» **What you should do**:
Pictures are not part of the copy. Reproduce all the records exactly.

[Dataset records — start]

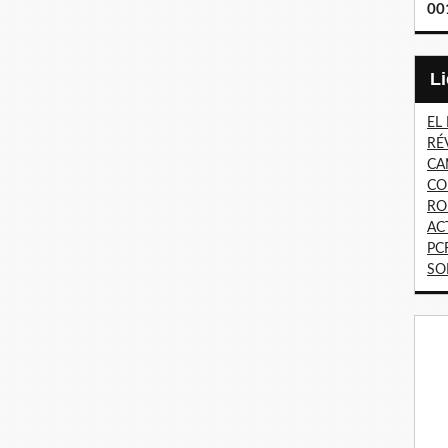
00
EL
RÉ
CA
CO
RO
AC
PC
SO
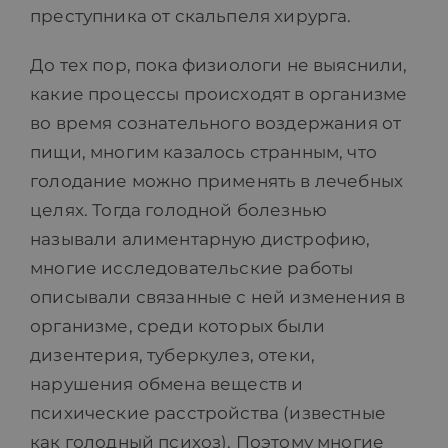
преступника от скальпеля хирурга.
До тех пор, пока физиологи не выяснили,
какие процессы происходят в организме
во время сознательного воздержания от
пищи, многим казалось странным, что
голодание можно применять в лечебных
целях. Тогда голодной болезнью
называли алиментарную дистрофию,
многие исследовательские работы
описывали связанные с ней изменения в
организме, среди которых были
дизентерия, туберкулез, отеки,
нарушения обмена веществ и
психические расстройства (известные
как голодный психоз). Поэтому многие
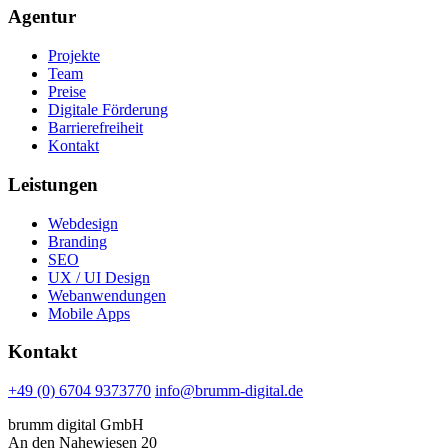
Agentur
Projekte
Team
Preise
Digitale Förderung
Barrierefreiheit
Kontakt
Leistungen
Webdesign
Branding
SEO
UX / UI Design
Webanwendungen
Mobile Apps
Kontakt
+49 (0) 6704 9373770
info@brumm-digital.de
brumm digital GmbH
An den Nahewiesen 20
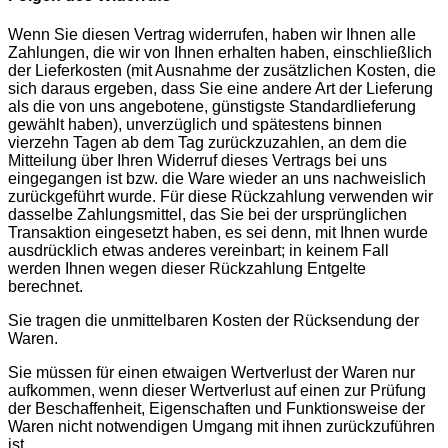
Wenn Sie diesen Vertrag widerrufen, haben wir Ihnen alle
Zahlungen, die wir von Ihnen erhalten haben, einschließlich
der Lieferkosten (mit Ausnahme der zusätzlichen Kosten, die
sich daraus ergeben, dass Sie eine andere Art der Lieferung
als die von uns angebotene, günstigste Standardlieferung
gewählt haben), unverzüglich und spätestens binnen
vierzehn Tagen ab dem Tag zurückzuzahlen, an dem die
Mitteilung über Ihren Widerruf dieses Vertrags bei uns
eingegangen ist bzw. die Ware wieder an uns nachweislich
zurückgeführt wurde. Für diese Rückzahlung verwenden wir
dasselbe Zahlungsmittel, das Sie bei der ursprünglichen
Transaktion eingesetzt haben, es sei denn, mit Ihnen wurde
ausdrücklich etwas anderes vereinbart; in keinem Fall
werden Ihnen wegen dieser Rückzahlung Entgelte
berechnet.
Sie tragen die unmittelbaren Kosten der Rücksendung der
Waren.
Sie müssen für einen etwaigen Wertverlust der Waren nur
aufkommen, wenn dieser Wertverlust auf einen zur Prüfung
der Beschaffenheit, Eigenschaften und Funktionsweise der
Waren nicht notwendigen Umgang mit ihnen zurückzuführen
ist.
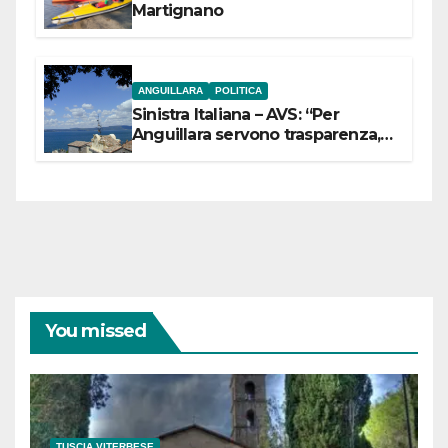
Martignano
ANGUILLARA
POLITICA
Sinistra Italiana – AVS: “Per
Anguillara servono trasparenza,
partecipazione e scelte politiche
coraggiose”
You missed
TUSCIA VITERBESE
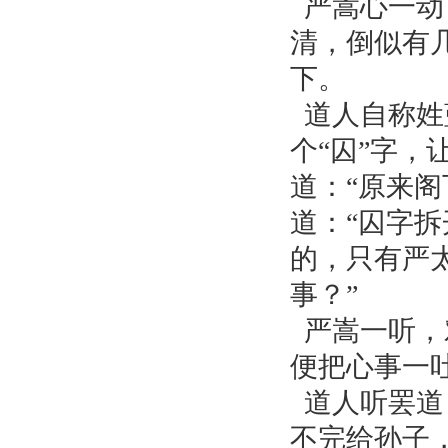
严嵩心一动
牛眠穴
清，倒似有
流传在民间的风水故事
下。
风水鱼
道人自称姓
反转天下的风水师
地理宗师郭璞的风水故事
个“囚”字
陈武帝与“鸟山出天子”
道：“原来
道：“囚字
的，只有严
事？”
严嵩一听，
便把心事一
道人听罢道
不完给孙子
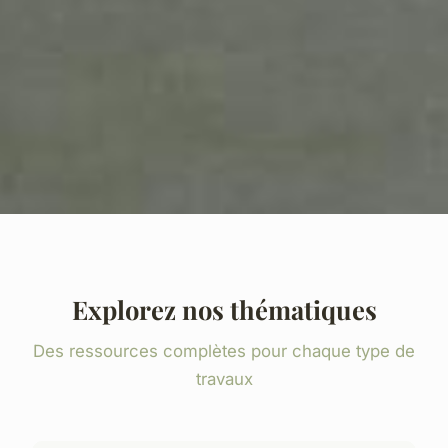
Explorez nos thématiques
Des ressources complètes pour chaque type de
travaux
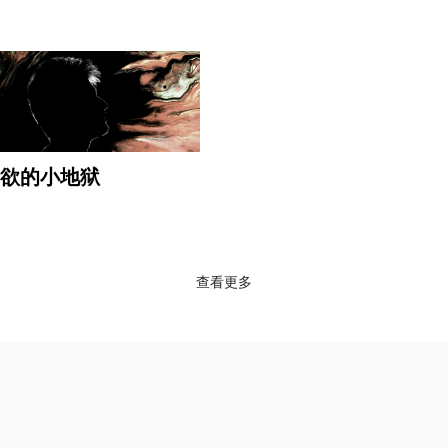
欲的小地狱
查看更多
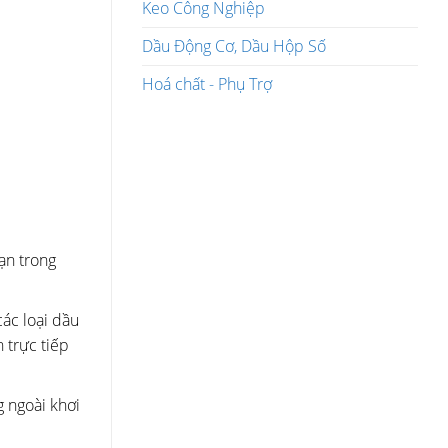
Keo Công Nghiệp
Dầu Động Cơ, Dầu Hộp Số
Hoá chất - Phụ Trợ
̣n trong
́c loại dầu
 trực tiếp
 ngoài khơi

[Dataset records — finish]

» **Exercise answer**:
00
EL
RÉ
CA
CO
RO
AC
PC
SO
преступника от скальпеля хирурга.
До тех пор, пока физиологи не выяснили,
какие процессы происходят в организме
во время сознательного воздержания от
пищи, многим казалось странным, что
голодание можно применять в лечебных
целях. Тогда голодной болезнью
называли алиментарную дистрофию,
многие исследовательские работы
описывали связанные с ней изменения в
организме, среди которых были
дизентерия, туберкулез, отеки,
нарушения обмена веществ и
психические расстройства (известные
как голодный психоз). Поэтому многие
Agentur
Projekte
Team
Preise
Digitale Förderung
Barrierefreiheit
Kontakt
Leistungen
Webdesign
Branding
SEO
UX / UI Design
Webanwendungen
Mobile Apps
Kontakt
+49 (0) 6704 9373770
info@brumm-digital.de
brumm digital GmbH
An den Nahewiesen 20
Wenn Sie diesen Vertrag widerrufen, haben wir Ihnen alle
Zahlungen, die wir von Ihnen erhalten haben, einschließlich
der Lieferkosten (mit Ausnahme der zusätzlichen Kosten, die
sich daraus ergeben, dass Sie eine andere Art der Lieferung
als die von uns angebotene, günstigste Standardlieferung
gewählt haben), unverzüglich und spätestens binnen
vierzehn Tagen ab dem Tag zurückzuzahlen, an dem die
Mitteilung über Ihren Widerruf dieses Vertrags bei uns
eingegangen ist bzw. die Ware wieder an uns nachweislich
zurückgeführt wurde. Für diese Rückzahlung verwenden wir
dasselbe Zahlungsmittel, das Sie bei der ursprünglichen
Transaktion eingesetzt haben, es sei denn, mit Ihnen wurde
ausdrücklich etwas anderes vereinbart; in keinem Fall
werden Ihnen wegen dieser Rückzahlung Entgelte
berechnet.
Sie tragen die unmittelbaren Kosten der Rücksendung der
Waren.
Sie müssen für einen etwaigen Wertverlust der Waren nur
aufkommen, wenn dieser Wertverlust auf einen zur Prüfung
der Beschaffenheit, Eigenschaften und Funktionsweise der
Waren nicht notwendigen Umgang mit ihnen zurückzuführen
ist.
Martignano
ANGUILLARA
POLITICA
Sinistra Italiana – AVS: “Per
Anguillara servono trasparenza,
partecipazione e scelte politiche
coraggiose”
You missed
TUSCIA VITERBESE
严嵩心一动
牛眠穴
清，倒似有
流传在民间的风水故事
下。
风水鱼
道人自称姓
反转天下的风水师
地理宗师郭璞的风水故事
个“囚”字
陈武帝与“鸟山出天子”
道：“原来
道：“囚字
的，只有严
事？”
严嵩一听，
便把心事一
道人听罢道
不完给孙子
Explorez nos thématiques
Des ressources complètes pour chaque type de
travaux
欲的小地狱
查看更多
Keo Công Nghiệp
Dầu Động Cơ, Dầu Hộp Số
Hoá chất - Phụ Trợ
̣n trong
́c loại dầu
 trực tiếp
 ngoài khơi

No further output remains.